The NSRI’s Durban duty crew was called on recently to help uShaka Sea World release a rare juvenile Indian yellow-nosed albatross.
“You don’t see this breed very often as it’s predominantly sighted on the East Coast. So it was very cool to be able to get involved,” says coxswain Paul Bevis, who is a keen birdwatcher.
According to uShaka Sea World's resident veterinarian Dr Francois Lampen, the Indian yellow-nosed albatross has been classified as an endangered species by the The International Union for Conservation of Nature.
“This is due to population declines in the last seventy years, which have been caused by interactions with longline fisheries as well as the outbreak of introduced diseases, such as avian cholera,” he says.
The albatross was initially spotted by a marine pilot on the deck of a cargo ship in the Durban Harbour, who contacted uShaka Sea World about the stricken bird.
“I was able to drive to the ship and found the bird sitting next to it,” Francois recalls. “It was reasonably strong but did not fly away.”
Time is of the essence in these situations, Francois explains, as being on the ground for too long causes a condition known as bumblefoot in birds. “This causes pressure sores on their feet and chest that are very challenging to treat, so it’s best to release the bird as quickly as possible if it is healthy and strong enough,” he says. “Another important concern is their plumage – if this gets damaged, the bird loses its waterproofing. This is nearly impossible to correct. So, it is imperative that we avoid any damage to their feathers.”
As soon as the albatross was given a clean bill of health, the NSRI and a team from uShaka Sea World headed out to sea with the albatross secured in a box onboard the rescue craft Spirit of Surfski VI. After being released, the bird gave itself a lengthy bath before flying off.
“The NSRI has assisted us with a couple of releases in the past, and has always been tremendously helpful,” Francois says. “It is really important to release these marine birds as far from shore as possible, so it’s a great relief to have an organisation like the NSRI assisting us.”
While the expertise of the uShaka Sea World and NSRI teams played a pivotal role in the success of the operation, Paul says that the pilot who spotted the albatross in the harbour should also be given credit. “The marine pilot was very proactive in contacting uShaka Sea World.

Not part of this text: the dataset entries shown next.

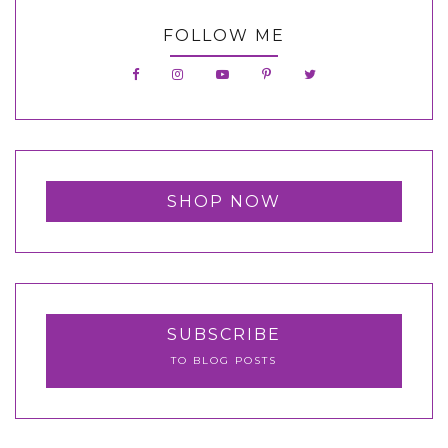
FOLLOW ME
SHOP NOW
SUBSCRIBE
TO BLOG POSTS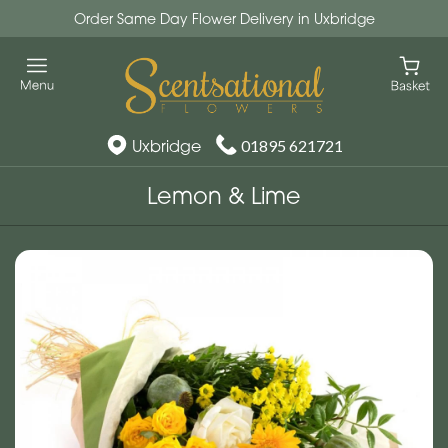
Order Same Day Flower Delivery in Uxbridge
Uxbridge
01895 621721
Lemon & Lime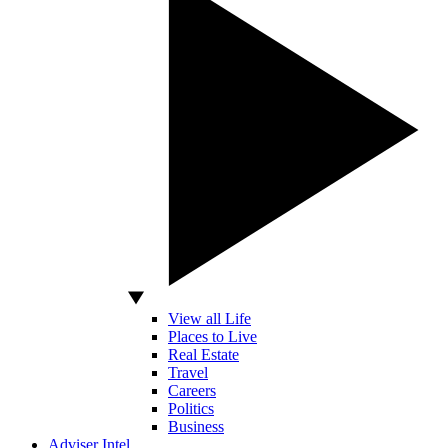
View all Life
Places to Live
Real Estate
Travel
Careers
Politics
Business
Adviser Intel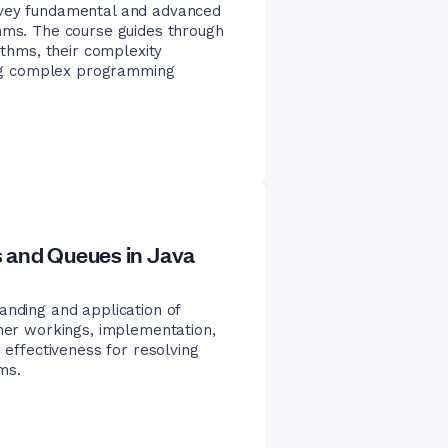
nvey fundamental and advanced
thms. The course guides through
ithms, their complexity
ving complex programming
 and Queues in Java
anding and application of
nner workings, implementation,
 effectiveness for resolving
ms.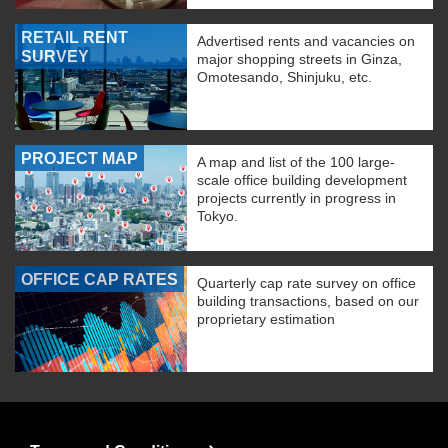
RETAIL RENT
Advertised rents and vacancies on
SURVEY
major shopping streets in Ginza,
Omotesando, Shinjuku, etc.
PROJECT MAP
A map and list of the 100 large-
scale office building development
projects currently in progress in
Tokyo.
OFFICE CAP RATES
Quarterly cap rate survey on office
building transactions, based on our
proprietary estimation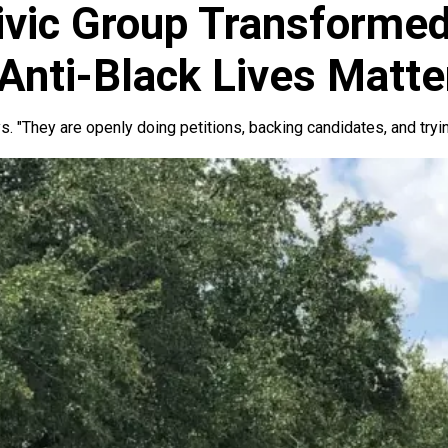
vic Group Transformed
Anti-Black Lives Matte
. "They are openly doing petitions, backing candidates, and tryin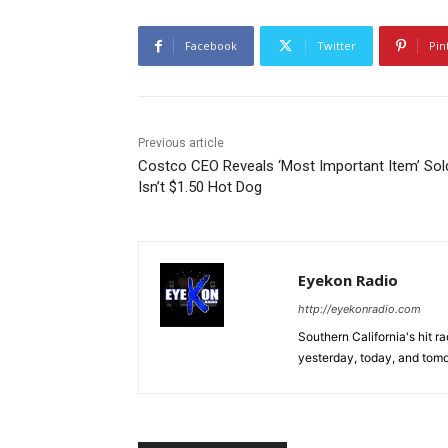
Facebook
Twitter
Pin
Previous article
Costco CEO Reveals ‘Most Important Item’ Sol
Isn’t $1.50 Hot Dog
Eyekon Radio
http://eyekonradio.com
Southern California's hit r
yesterday, today, and tomo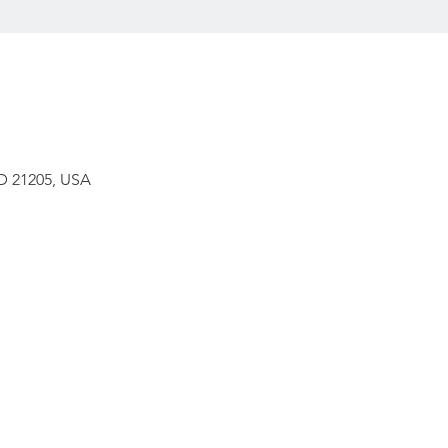
D 21205, USA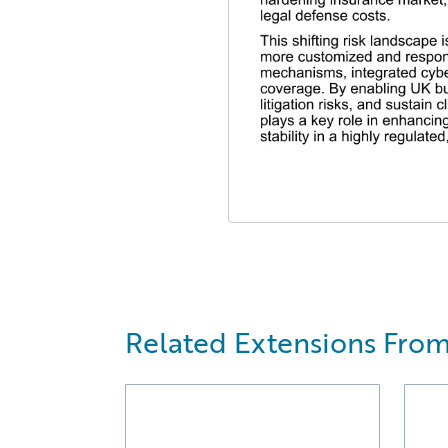
Related Extensions From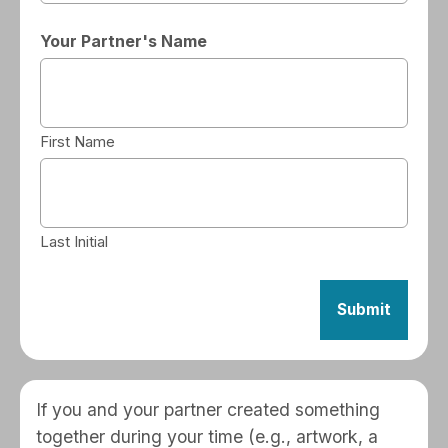
Your Partner's Name
First Name
Last Initial
If you and your partner created something
together during your time (e.g., artwork, a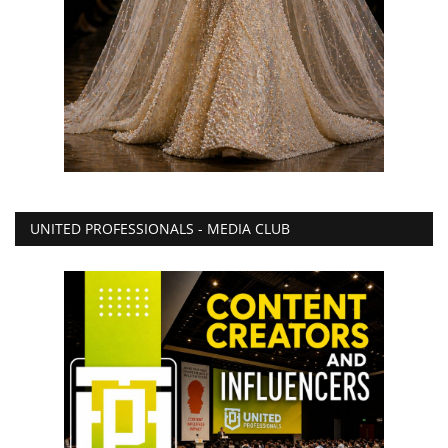
UNITED PROFESSIONALS - MEDIA CLUB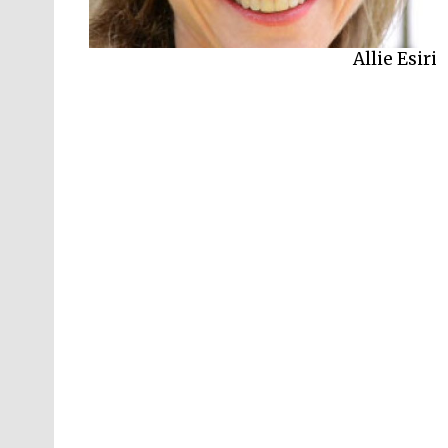
Allie Esiri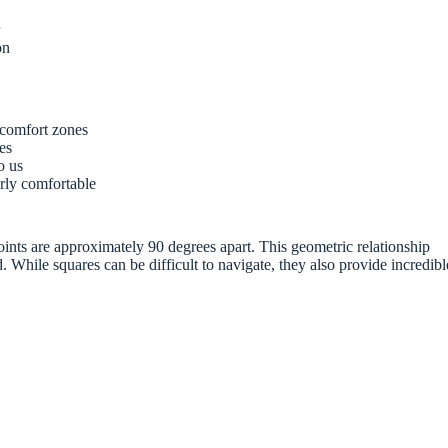
r
on
 comfort zones
ves
o us
rly comfortable
oints are approximately 90 degrees apart. This geometric relationship
 While squares can be difficult to navigate, they also provide incredibl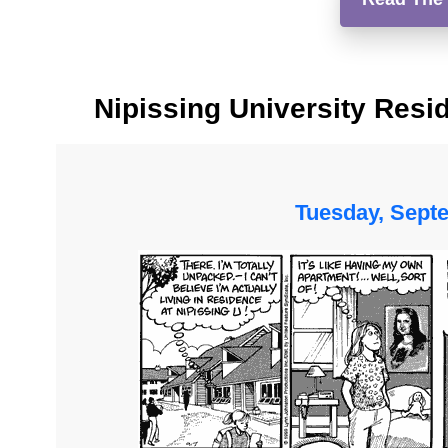
Nipissing University Resi
Tuesday, Sept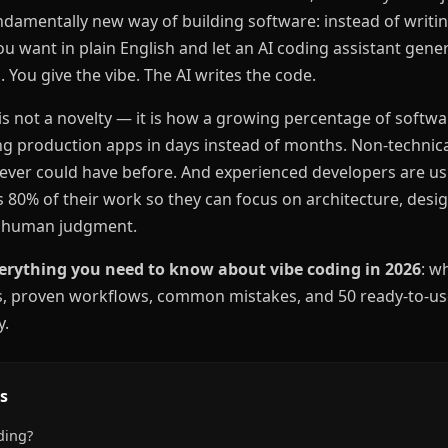
ndamentally new way of building software: instead of writing
u want in plain English and let an AI coding assistant gener
. You give the vibe. The AI writes the code.
is not a novelty — it is how a growing percentage of softwar
g production apps in days instead of months. Non-technica
never could have before. And experienced developers are us
s 80% of their work so they can focus on architecture, des
re human judgment.
erything you need to know about vibe coding in 2026
: wh
ls, proven workflows, common mistakes, and 50 ready-to-u
y.
s
ding?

Many people may not have taken the time to do that,” he says.
If you spot a distressed bird on the ground, Francois warns that you shouldn’t try to rescue it until you have contacted a local conservation officer. “Please remember, these birds, despite being injured or sick, are not used to humans and will defend themselves against any perceived threats. They can be dangerous, and in addition to this, if they are not handled correctly it is possible that you will make their injuries worse.”